Working towards making sexual offences courts a reality

We love big ideas. The big plans that make us believe that things can be better and that the world can become a better place.

The RSJC ‘big idea’ is that South Africa can reduce the number of rapes committed by increasing the conviction rates of these crimes and achieving stronger sentences for perpetrators. We believe that this goal can be achieved through the planned rollout of specialised sexual offences courts, which is why we advocate to hold our government accountable to the rollout of these courts. We believe that these specialised sexual offences courts are the key to restoring faith in the criminal justice system by decreasing the secondary victimisation of rape survivors, and in so doing increasing conviction rates for rape.

But in the real world, without the details, ‘big ideas’ cannot be achieved, and in order to see our ‘big idea’ realised the first step is to get the primary legislative framework for sexual offences courts in place. However; this legislation cannot come into operation and cannot function without the implementation of secondary legislation in the form of regulations that detail how to implement the primary legislation.

The primary legislation we lobbied for was signed into law in the second half of 2017 and the Department of Justice released the Draft Regulations on Sexual Offences Courts in December 2017 for public comment. This Draft Regulations document consisted of 54 regulations with several subsections and we provided the Department of Justice with detailed written comments on the regulations.

Making change often includes a lot of behind the scenes work before any “in front of the scenes” work can happen. This time the behind the scenes work was lobbying the Department of Justice to include the RSJC as members of civil society and experts in the field. Gaining the acceptance of our request to be included meant that we had a legitimate opportunity to drive the change we are working towards.
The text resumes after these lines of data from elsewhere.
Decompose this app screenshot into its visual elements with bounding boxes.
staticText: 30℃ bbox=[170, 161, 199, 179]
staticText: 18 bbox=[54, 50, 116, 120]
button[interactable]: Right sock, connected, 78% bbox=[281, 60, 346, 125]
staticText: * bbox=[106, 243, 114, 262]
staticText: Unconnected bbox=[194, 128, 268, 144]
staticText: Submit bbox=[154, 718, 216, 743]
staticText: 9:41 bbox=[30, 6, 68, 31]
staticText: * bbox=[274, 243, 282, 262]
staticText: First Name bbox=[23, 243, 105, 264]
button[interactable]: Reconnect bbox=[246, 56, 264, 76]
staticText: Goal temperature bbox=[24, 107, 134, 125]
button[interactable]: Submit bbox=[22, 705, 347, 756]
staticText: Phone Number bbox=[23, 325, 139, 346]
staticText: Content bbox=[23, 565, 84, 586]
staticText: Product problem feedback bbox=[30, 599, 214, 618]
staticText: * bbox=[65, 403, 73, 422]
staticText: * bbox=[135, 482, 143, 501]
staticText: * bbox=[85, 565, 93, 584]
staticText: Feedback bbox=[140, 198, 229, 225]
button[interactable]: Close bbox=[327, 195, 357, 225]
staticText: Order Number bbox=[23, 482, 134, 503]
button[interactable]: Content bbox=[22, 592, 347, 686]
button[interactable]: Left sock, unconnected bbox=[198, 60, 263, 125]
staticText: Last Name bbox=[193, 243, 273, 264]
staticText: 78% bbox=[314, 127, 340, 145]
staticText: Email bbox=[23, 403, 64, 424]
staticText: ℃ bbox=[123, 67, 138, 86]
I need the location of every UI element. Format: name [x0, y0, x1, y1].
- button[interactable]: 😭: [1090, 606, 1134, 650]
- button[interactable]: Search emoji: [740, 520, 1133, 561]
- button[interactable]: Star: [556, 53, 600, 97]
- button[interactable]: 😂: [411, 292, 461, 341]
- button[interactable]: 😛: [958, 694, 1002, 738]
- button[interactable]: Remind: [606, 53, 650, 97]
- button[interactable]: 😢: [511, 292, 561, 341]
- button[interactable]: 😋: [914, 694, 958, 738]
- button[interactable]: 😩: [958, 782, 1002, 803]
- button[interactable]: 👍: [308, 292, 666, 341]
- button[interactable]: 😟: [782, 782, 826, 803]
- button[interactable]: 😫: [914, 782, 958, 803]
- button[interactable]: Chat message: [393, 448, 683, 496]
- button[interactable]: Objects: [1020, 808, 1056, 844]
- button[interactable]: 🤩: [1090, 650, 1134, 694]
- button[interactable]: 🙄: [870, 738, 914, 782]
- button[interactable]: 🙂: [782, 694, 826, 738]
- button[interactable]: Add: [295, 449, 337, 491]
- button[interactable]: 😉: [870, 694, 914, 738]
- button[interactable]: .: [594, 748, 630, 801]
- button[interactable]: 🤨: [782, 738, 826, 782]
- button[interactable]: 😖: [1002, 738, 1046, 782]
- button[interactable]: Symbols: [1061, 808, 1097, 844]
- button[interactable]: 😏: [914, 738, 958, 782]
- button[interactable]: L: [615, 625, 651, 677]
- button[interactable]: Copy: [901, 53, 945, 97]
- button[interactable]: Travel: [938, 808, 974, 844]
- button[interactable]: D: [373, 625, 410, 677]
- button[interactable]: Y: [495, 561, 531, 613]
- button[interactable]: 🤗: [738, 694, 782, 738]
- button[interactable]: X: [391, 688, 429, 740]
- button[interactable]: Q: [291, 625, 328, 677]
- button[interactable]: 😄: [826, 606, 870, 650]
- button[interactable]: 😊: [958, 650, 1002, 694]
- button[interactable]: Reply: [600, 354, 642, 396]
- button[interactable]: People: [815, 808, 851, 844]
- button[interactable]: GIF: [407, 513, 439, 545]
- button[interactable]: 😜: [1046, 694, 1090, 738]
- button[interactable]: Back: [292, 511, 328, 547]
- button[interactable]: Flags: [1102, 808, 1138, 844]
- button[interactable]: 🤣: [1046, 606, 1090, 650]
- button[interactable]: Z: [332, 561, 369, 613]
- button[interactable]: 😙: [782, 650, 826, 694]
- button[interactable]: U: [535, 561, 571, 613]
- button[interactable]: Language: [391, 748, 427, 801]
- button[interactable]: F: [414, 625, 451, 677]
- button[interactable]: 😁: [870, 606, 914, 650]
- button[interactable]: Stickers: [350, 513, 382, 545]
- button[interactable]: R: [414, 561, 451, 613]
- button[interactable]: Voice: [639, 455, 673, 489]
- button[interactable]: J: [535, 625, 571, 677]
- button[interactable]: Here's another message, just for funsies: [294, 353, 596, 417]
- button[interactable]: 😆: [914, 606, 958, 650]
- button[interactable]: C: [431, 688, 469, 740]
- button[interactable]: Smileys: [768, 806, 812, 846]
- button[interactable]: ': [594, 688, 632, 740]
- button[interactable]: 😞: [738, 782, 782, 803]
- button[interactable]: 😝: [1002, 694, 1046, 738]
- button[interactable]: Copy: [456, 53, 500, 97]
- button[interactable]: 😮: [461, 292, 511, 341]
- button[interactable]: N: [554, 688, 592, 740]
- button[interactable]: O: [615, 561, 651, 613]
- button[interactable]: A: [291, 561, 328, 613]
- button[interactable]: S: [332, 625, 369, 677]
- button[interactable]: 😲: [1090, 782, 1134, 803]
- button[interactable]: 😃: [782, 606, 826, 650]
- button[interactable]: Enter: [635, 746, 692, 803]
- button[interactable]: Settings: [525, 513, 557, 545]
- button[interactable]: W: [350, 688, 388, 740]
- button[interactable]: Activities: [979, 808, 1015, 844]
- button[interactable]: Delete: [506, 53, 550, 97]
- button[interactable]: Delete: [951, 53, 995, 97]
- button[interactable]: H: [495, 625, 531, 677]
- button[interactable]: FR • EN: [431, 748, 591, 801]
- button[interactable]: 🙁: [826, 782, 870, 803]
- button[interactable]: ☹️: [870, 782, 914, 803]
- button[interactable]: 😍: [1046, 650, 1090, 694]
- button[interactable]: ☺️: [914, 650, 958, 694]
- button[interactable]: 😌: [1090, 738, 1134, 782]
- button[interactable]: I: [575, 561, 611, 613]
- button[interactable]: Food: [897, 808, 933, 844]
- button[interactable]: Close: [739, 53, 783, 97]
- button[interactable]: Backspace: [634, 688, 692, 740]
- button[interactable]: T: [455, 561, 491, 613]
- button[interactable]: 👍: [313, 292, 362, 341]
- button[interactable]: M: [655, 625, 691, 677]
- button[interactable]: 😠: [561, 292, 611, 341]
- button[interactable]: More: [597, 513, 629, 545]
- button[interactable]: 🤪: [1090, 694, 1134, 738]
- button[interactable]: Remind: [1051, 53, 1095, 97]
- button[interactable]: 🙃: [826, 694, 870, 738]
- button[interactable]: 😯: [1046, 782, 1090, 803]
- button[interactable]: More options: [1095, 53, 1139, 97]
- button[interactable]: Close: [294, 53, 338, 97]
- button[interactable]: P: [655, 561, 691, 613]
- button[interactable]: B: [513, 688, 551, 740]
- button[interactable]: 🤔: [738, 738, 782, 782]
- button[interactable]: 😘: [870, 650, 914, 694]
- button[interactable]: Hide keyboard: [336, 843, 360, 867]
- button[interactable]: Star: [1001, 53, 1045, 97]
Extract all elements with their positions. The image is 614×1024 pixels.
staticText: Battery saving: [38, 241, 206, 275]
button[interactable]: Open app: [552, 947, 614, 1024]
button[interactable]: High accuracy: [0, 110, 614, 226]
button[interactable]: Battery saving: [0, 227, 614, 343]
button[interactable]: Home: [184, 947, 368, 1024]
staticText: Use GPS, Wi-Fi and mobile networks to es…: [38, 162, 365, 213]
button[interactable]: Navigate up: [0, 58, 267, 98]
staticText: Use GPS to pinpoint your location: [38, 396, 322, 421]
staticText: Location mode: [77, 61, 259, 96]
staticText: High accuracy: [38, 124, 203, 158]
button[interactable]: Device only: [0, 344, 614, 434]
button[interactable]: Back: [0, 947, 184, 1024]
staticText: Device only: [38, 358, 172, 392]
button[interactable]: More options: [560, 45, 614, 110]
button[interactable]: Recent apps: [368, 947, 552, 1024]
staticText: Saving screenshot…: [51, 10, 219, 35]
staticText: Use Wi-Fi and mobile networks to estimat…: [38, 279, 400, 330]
We therefore scrupulously worked through all 54 regulations and their subsections and put forward our comments and recommendations on each regulation to the Department of Justice at a meeting that took place the 26th March 2018 in Pretoria.

This meeting saw the RSJC team working with the Department of Justice, the National Prosecuting Authority, the South African Police Service and the Department of Social Development to finalise the regulations for sexual offences courts. We worked through much of the detail with the aim of ensuring that the final regulations would result in money being spent on specialist services and personnel, as well as court infrastructure that will reduce secondary trauma to rape survivors. We believe that it is these kinds of details that will ultimately make it possible for survivors to experience a supportive criminal justice system.

We view a meeting of this nature as a massive win for the RSJC campaign and on a personal level this is the reason why I do this work. Being in the room, influencing decisions about the details that will make sexual offences courts a reality, and helping to ensure better support for survivors, is what makes big plans come to life.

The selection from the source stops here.